Brooke Schmaltz was recently diagnosed with stage four breast cancer and is sharing her story to help spread awareness.
"I did not know there was a possibility you could come out at stage 4 metastatic breast cancer," said Schmaltz. When she saw changes in her breast last year, she knew something wasn't right. Mammograms and ultrasounds didn't detect it.
"I always had a feeling that it was genetic and that someday i would get it." Brooke's mom, Carol, is a 17 year survivor and for the past 17 years they've walked together at various events in our community.
At this year's Steppin' Out in Pink event, Brooke is walking with a different purpose. "I'm used to my mom getting the special parking pass so this year I will be able to join her and meet other breast cancer survivors and fighters."
"It will be bitter sweet walking, instead of reflecting and thinking about my mother, husbands grandmother, and my aunt who also had it breast cancer. This year also thinking of myself and my future."
There is something that people with cancer can do to asses other family members risk.
Genetic testing is useful when a pattern exists so family members can consider options to minimize their risk.
"There's genetics that you inherit from your family members, your parents then there's genetics to the cancer itself the actual tumor that has formed and those change rapidly consistently over time and that's where we struggle with a cure or even changing treatments. The tumor genetics can change but what you were born with stays the same overtime and so that's going to get confusing for the general public and patients we're looking at genetics but in two completely different ways," said Becky Pabst, Genetics Counselor at Gundersen Health System.

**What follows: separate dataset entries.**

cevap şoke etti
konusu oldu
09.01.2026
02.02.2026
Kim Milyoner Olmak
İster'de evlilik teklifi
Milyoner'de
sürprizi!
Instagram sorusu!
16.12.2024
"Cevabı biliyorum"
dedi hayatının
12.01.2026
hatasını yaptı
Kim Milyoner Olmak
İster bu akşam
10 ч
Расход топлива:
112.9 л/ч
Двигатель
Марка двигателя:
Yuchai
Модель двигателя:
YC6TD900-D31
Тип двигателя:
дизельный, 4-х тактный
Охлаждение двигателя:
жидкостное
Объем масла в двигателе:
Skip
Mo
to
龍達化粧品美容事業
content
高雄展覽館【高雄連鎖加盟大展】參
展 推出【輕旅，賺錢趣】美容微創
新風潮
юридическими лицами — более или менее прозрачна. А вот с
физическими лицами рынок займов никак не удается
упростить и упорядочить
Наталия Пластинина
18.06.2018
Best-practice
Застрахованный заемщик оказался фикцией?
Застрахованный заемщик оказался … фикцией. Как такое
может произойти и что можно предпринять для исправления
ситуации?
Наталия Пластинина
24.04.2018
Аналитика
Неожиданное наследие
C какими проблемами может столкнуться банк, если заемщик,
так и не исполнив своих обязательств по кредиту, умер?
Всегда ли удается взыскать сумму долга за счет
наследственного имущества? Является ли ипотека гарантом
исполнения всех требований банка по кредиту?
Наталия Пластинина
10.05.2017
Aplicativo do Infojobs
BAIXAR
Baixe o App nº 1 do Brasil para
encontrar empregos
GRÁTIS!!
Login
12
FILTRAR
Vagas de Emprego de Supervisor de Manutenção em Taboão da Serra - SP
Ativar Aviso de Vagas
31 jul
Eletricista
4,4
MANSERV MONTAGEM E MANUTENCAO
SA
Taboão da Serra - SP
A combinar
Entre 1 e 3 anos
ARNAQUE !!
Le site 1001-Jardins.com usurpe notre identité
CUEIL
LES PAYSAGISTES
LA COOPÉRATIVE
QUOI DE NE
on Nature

While most cancers are not hereditary, breast, colon, uterine, ovarian and some others can be. Pabst said only about five or ten out of one hundred cancer patients will actually carry a genetic cause for their cancer.
Gundersen Medical Foundation's 12th annual Steppin' Out in Pink will take place this Saturday, Sept. 9 at Gundersen's La Crosse Campus. The opening ceremony will take place at 8:45 a.m. on the south end of Gundersen Parking Lot F.
New this year, walkers will have the option to walk the traditional 4.5-mile course or a shorter 2.5-mile route.
Since its inception in 2006, Steppin' Out in Pink has brought in nearly $4.3 million to fund breast cancer research initiatives at Gundersen Medical Foundation, and support local breast cancer patients and survivors.